Un grand merci à Marie-Antoinette VOELCKEL qui a accepté d’inaugurer cette rubrique destinée à l’interview d’une personnalité du conseil génétique. Inutile de la présenter, même pour les plus jeunes et laissons la parole à la présidente de l’AFCG :

 

NP : Tu as fais partie de la toute première promotion des CG. Cette formation apparaît comme une continuité dans ton parcours professionnel où tu as été spectatrice puis actrice du besoin d’une nouvelle profession de santé en génétique médicale. Comment l’as-tu ressenti et vécu?

 

M-A V : J’ai en effet, entendu parler très tôt du projet dans les réunions du service. J’étais très proche du Pr J-F Mattei puisque j’avais développé à ses côtés les techniques de biologie moléculaire appliquées à la médecine et vu naître également la spécialité de génétique, en médecine (1995) grâce à ses rapports et à son implication au ministère. Au début, je sentais Monsieur Mattei enthousiaste car il sentait la nécessité de cette création au vu du nombre d’internes en médecine diminuant « tragiquement » face à l’essor de la génétique médicale (et surtout moléculaire…). Mais le discours de certaines personnes était déjà très condescendant ! Mes proches amies (dans le service) me conseillaient de m’y impliquer car ce nouveau métier pouvait me plaire. J’avais beaucoup de contact avec les associations de malades mais je ne pouvais jamais rencontrer ces personnes en consultation (la consultation m’étant interdite car je suis docteur en science et non en médecine ! la différence ici est ÉNORME). J’ai une petite anecdote à ce sujet : un jour une personne avait insisté pour me voir et uniquement moi, on m’a accordé ce droit seulement en présence d’un médecin à mes côtés ; ce qui fut fait. De plus, j’en avais assez de donner des conseils aux médecins qui me téléphonaient pour savoir comment commenter un résultat de biologie moléculaire, qui des apparentés étaient nécessaires pour l’analyse familiale, etc.
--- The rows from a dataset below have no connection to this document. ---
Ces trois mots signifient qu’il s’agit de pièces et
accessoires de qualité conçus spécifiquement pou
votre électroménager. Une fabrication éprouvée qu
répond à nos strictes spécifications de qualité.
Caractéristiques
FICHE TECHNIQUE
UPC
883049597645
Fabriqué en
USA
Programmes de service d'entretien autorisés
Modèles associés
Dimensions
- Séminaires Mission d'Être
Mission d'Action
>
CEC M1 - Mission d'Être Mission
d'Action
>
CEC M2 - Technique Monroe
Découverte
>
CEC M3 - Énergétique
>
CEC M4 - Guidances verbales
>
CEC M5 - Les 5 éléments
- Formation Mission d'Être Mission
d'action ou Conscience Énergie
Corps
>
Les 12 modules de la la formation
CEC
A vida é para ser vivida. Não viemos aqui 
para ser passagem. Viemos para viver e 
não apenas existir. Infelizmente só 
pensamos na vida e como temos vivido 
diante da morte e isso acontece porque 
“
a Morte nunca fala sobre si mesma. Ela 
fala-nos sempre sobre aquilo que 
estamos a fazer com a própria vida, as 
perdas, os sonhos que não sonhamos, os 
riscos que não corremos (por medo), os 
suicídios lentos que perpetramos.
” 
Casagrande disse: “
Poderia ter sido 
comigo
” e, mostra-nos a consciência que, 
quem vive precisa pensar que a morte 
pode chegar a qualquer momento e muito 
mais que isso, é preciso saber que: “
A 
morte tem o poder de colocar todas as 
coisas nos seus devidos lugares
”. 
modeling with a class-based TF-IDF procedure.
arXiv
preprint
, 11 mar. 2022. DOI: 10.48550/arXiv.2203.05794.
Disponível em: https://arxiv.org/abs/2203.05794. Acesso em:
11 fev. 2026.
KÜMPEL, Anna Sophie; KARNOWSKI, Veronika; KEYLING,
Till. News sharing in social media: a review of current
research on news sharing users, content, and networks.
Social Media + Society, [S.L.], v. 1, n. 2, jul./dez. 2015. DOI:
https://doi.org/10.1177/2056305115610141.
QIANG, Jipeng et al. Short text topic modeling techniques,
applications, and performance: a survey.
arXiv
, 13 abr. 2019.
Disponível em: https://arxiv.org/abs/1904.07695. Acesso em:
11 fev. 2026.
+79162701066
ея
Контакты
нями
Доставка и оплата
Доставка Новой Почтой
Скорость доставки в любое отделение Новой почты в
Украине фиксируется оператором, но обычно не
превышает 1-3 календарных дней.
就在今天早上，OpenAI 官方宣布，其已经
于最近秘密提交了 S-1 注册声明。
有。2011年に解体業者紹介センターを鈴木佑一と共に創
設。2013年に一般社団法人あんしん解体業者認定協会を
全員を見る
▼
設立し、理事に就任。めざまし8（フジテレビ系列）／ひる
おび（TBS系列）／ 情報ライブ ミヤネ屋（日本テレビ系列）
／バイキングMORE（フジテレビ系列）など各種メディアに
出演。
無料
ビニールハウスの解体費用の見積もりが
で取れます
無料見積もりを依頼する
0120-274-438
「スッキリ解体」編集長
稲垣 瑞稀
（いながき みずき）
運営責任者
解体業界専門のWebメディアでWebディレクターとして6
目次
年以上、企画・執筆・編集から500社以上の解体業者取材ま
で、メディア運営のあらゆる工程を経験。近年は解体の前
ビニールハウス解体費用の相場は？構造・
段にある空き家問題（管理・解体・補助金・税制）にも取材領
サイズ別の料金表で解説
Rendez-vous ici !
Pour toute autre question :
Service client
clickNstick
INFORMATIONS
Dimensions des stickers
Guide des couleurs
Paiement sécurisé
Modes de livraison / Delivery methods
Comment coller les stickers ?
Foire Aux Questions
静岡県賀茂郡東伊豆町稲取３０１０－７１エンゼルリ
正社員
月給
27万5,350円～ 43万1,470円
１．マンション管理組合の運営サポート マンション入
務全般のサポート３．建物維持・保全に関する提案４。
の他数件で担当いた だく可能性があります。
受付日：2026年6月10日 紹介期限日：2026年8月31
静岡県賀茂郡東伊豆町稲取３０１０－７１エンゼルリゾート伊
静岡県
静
Je leur expliquais et ils le répétaient en consultation…

Mais, j’ai su très tôt que ce métier allait poser beaucoup de problèmes, qu’il neserait pas accepté par le corps médical ….ce que vous savez ! Puis, les circonstances étant ce qu’elles sont…mon patron étant devenu ministre, les choses changeaient au laboratoire …il était temps pour moi de tourner une page.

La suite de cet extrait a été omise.